County Counselor/Administrator Richard Boeckman said there is a state statute that permits the use of such gates. “The commission does have the authority.”
He believes the situation in southeast Barton County would qualify for such action. The county would install the gates, but they would have to be maintained by the landowners and township, who would also accept the liability.
They would also have to be wide enough to accommodate oil field equipment that service wells in the area, the township’s road grader and farm machinery.
The initial petition to close the road had met with some resistance from Midwest Energy and an oil company, said County Engineer Clark Rusco. Letters were sent to parties involved and two public notices were published in the Great Bend Tribune advertising the possible closure.
“This is not going to have a negative impact on the public at large,” said commissioner Don Cates, whose Fourth District includes the roads in question. Although he was uncertain about the closing, he supported the idea of a gate.
But, “there still are some issues to work out,” he said. There are questions about whether the gates should be locked or not (and who would have keys), where the gates should be located and, since 160 Road runs along the Barton/Rice county line, Rice County officials need to contacted.

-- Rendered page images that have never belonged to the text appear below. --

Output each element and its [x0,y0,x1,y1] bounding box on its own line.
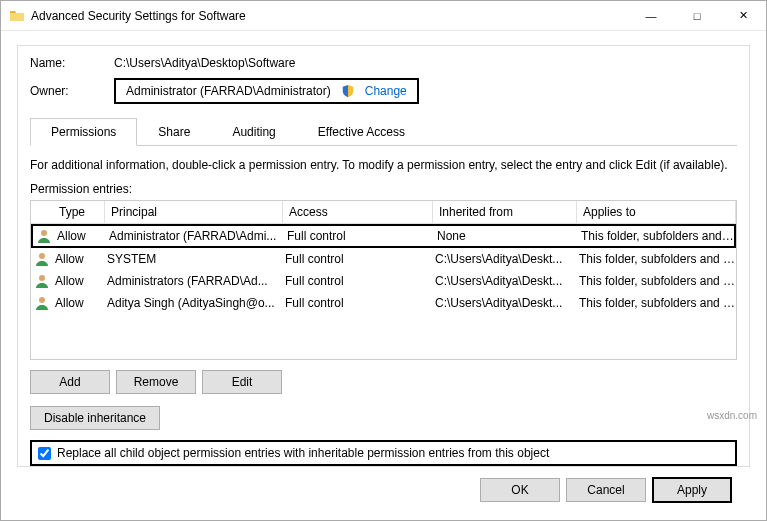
permission-grid: Type Principal Access Inherited from App… [30,200,737,360]
cell-applies: This folder, subfolders and files [579,229,734,243]
name-row: Name: C:\Users\Aditya\Desktop\Software [30,56,737,70]
tab-auditing[interactable]: Auditing [211,118,296,145]
cell-principal: Administrators (FARRAD\Ad... [105,274,283,288]
permission-entries-label: Permission entries: [30,182,737,196]
inner-panel: Name: C:\Users\Aditya\Desktop\Software O… [17,45,750,467]
entry-buttons-row: Add Remove Edit [30,370,737,394]
cell-access: Full control [283,252,433,266]
col-type[interactable]: Type [53,201,105,223]
table-row[interactable]: AllowAditya Singh (AdityaSingh@o...Full … [31,292,736,314]
apply-button[interactable]: Apply [652,477,732,503]
cell-access: Full control [283,296,433,310]
owner-row: Owner: Administrator (FARRAD\Administrat… [30,78,737,104]
cell-applies: This folder, subfolders and files [577,274,736,288]
add-button[interactable]: Add [30,370,110,394]
shield-icon [341,84,355,98]
remove-button[interactable]: Remove [116,370,196,394]
cell-principal: Aditya Singh (AdityaSingh@o... [105,296,283,310]
ok-button[interactable]: OK [480,478,560,502]
tabs: Permissions Share Auditing Effective Acc… [30,118,737,146]
tab-share[interactable]: Share [137,118,211,145]
tab-permissions[interactable]: Permissions [30,118,137,146]
cell-type: Allow [53,296,105,310]
cell-access: Full control [285,229,435,243]
maximize-button[interactable]: □ [674,1,720,31]
change-link[interactable]: Change [365,84,407,98]
user-icon [34,251,50,267]
close-button[interactable]: ✕ [720,1,766,31]
table-row[interactable]: AllowAdministrator (FARRAD\Admi...Full c… [31,224,736,248]
grid-body: AllowAdministrator (FARRAD\Admi...Full c… [31,224,736,314]
col-access[interactable]: Access [283,201,433,223]
dialog-footer: OK Cancel Apply [17,467,750,513]
cell-applies: This folder, subfolders and files [577,252,736,266]
cell-principal: Administrator (FARRAD\Admi... [107,229,285,243]
col-inherited[interactable]: Inherited from [433,201,577,223]
replace-checkbox-box: Replace all child object permission entr… [30,440,737,466]
svg-point-2 [39,275,45,281]
cell-access: Full control [283,274,433,288]
owner-label: Owner: [30,84,114,98]
tab-effective-access[interactable]: Effective Access [297,118,426,145]
col-principal[interactable]: Principal [105,201,283,223]
titlebar: Advanced Security Settings for Software … [1,1,766,31]
cell-principal: SYSTEM [105,252,283,266]
dialog-window: Advanced Security Settings for Software … [0,0,767,521]
disable-inheritance-button[interactable]: Disable inheritance [30,406,160,430]
user-icon [34,273,50,289]
cell-inherited: C:\Users\Aditya\Deskt... [433,274,577,288]
owner-value: Administrator (FARRAD\Administrator) [126,84,331,98]
col-icon[interactable] [31,201,53,223]
minimize-button[interactable]: ― [628,1,674,31]
cell-inherited: C:\Users\Aditya\Deskt... [433,252,577,266]
user-icon [34,295,50,311]
replace-checkbox-label: Replace all child object permission entr… [57,446,549,460]
replace-checkbox[interactable] [38,447,51,460]
watermark: wsxdn.com [707,410,757,421]
table-row[interactable]: AllowSYSTEMFull controlC:\Users\Aditya\D… [31,248,736,270]
user-icon [36,228,52,244]
name-value: C:\Users\Aditya\Desktop\Software [114,56,295,70]
cell-type: Allow [55,229,107,243]
cancel-button[interactable]: Cancel [566,478,646,502]
name-label: Name: [30,56,114,70]
svg-point-0 [41,230,47,236]
table-row[interactable]: AllowAdministrators (FARRAD\Ad...Full co… [31,270,736,292]
info-text: For additional information, double-click… [30,158,737,172]
content-area: Name: C:\Users\Aditya\Desktop\Software O… [1,31,766,521]
grid-header: Type Principal Access Inherited from App… [31,201,736,224]
edit-button[interactable]: Edit [202,370,282,394]
col-applies[interactable]: Applies to [577,201,736,223]
cell-type: Allow [53,274,105,288]
svg-point-3 [39,297,45,303]
owner-box: Administrator (FARRAD\Administrator) Cha… [114,78,419,104]
cell-inherited: C:\Users\Aditya\Deskt... [433,296,577,310]
cell-inherited: None [435,229,579,243]
cell-applies: This folder, subfolders and files [577,296,736,310]
cell-type: Allow [53,252,105,266]
folder-icon [9,8,25,24]
window-title: Advanced Security Settings for Software [31,9,628,23]
svg-point-1 [39,253,45,259]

“I’m sensitive to the needs of these people,” said commissioner Jennifer Schartz, but she did have concerns. “This could be seen as setting a precedent in the rest of the county.”
Where as the adjoining property is private, the river is controlled by the state and there is public access for all-terrain vehicle use and hunting. And, there are cases of dumping and poaching all along the Arkansas, and Schartz wondered where such closures would end.
Christie said the sheriff’s office patrols the area, but with limited manpower, those patrols are scarce.
Craig Clawson, East Comanche Township treasurer, said the township board opposed vacating the roads for fear it would limit road maintenance. The board would have to consider the gate idea.
“A gate’s not going to stop it,” he said. It would have to be locked.
Boeckman said the state law doesn’t address the matter of locking the gate.
No action was taken on the proposal Monday. It will appear again on a later commission agenda.